A friend put me onto an incredible documentary called Keep Me In Your Heart - the story of Warren Zevon making his final album. Watching as he recorded the final song that he would record before he passed away, aged just 56, got me thinking about the best last songs released by artists.
There are some that I am disappointed to leave out, such as Janis Joplin's classic Mercedes Benz, John Lennon's Just Like Starting Over, or Nirvana's About A Girl, but that's the fun of doing a Top 5!
So coming in at number...
5. Keep Me In Your Heart – Warren Zevon
An admittedly offbeat pick. It was an album cut that hit the charts as a single, but an incredible song, and the one that inspired me to start this list.
Warren Zevon was diagnosed with cancer and given only a short time to live. He had a documentary crew follow him for the last part of his life, and included an appearance as the sole guest on The Late Show with David Letterman, and the recording of his final album, The Wind. That album featured friends and fans including Bruce Springsteen, Jackson Browne, Billy Bob Thornton, Don Henley, Tom Petty and many others.
Speaking about Keep Me In Your Heart Zevon said “I don’t think anybody knows quite what to do when they get the diagnosis. I picked up the guitar and found myself writing this kind of farewell. Instantly I realized I’d found what to do with myself. On reflection it might be a little bit of a ‘woe is me’ song, but it made me realize what I was going to do with the rest of the time."
His final song, on his final album.
4. Dock of the Bay – Otis Redding
The wistful whistling at the end of this song takes on a more morbid tone when you realise why it's there. Otis Redding recorded this only 3 days before he died in a plane crash, and hadn’t finished the song. He whistled the last verse until he came up with the right lyrics, but never got that chance.
Steve Cropper (from Booker T and the MGs) finished the production of the song, Stax released it, and it became the first posthumous number one single on the Billboard Charts, as well as winning two Grammy awards in 1968.
One of the great soul artists taken too soon and leaving us asking what might have been.
3. Riders on the Storm - The Doors
The Doors were part band and part reminder that nobody remembers the 70s quite as they were. Massive hit songs, run ins with the police, drugs, mysticism, and an enigmatic front man. They had it all.
The were in the studio jamming over the Stan Jones' Ghost Riders in the Sky when they hit on this riff. The lyrics were partly inspired by a serial killer, partly by a philosopher, and it is all brought together with Jim Morrison's whispers echoing the lyrics to create that ethereal overlay and Ray Manzarek on electric piano to give the rainfall effect.
At the age of 27 in a hotel room in Paris Jim Morrison left us, and the last song he recorded with The Doors was one that summed up his story. Like a dog without a bone, an actor out on loan - The Doors
2. Long and Winding Road - The Beatles
The last single The Beatles released, the last US number one, the end of a long and winding road for this legendary band. Written by Paul McCartney, produced by Phil Spector, John played bass, and George and Ringo got left off the track entirely!
When Paul first heard this track he demanded the harp be removed and the other orchestration toned down. It wasn't. Paul left the group, with this interference cited as one of the reasons for doing so.

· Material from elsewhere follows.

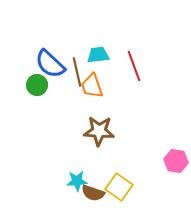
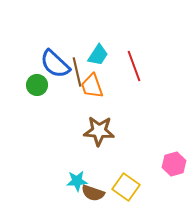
cyan trapezoid: rotated 130 degrees clockwise
blue semicircle: moved 5 px right
pink hexagon: moved 2 px left, 3 px down; rotated 25 degrees counterclockwise
yellow square: moved 7 px right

Many years later it was remixed for Let It Be… Naked and you can hear Paul’s original vision HERE
I still love the original.
1. The Show Must Go On - Queen
Brian May wrote this track about Freddie’s struggle to perform due to severe illness near the end of his life. He recalled in Rolling Stone Magazine that Freddie could hardly walk when the 1990 recording session took place. "I said, 'Fred, I don't know if this is going to be possible to sing', and he went, 'I'll f***ing do it, darling' — vodka down — and went in and killed it, completely lacerated that vocal."
I could write more but this song, and Freddie's performance of it, speaks for itself. It was the last song on Queen’s 1991 album Innuendo, and serves as a fitting epitaph to one of the greatest performers the world has seen. I face it with a grin, I’m never giving in… on with the show!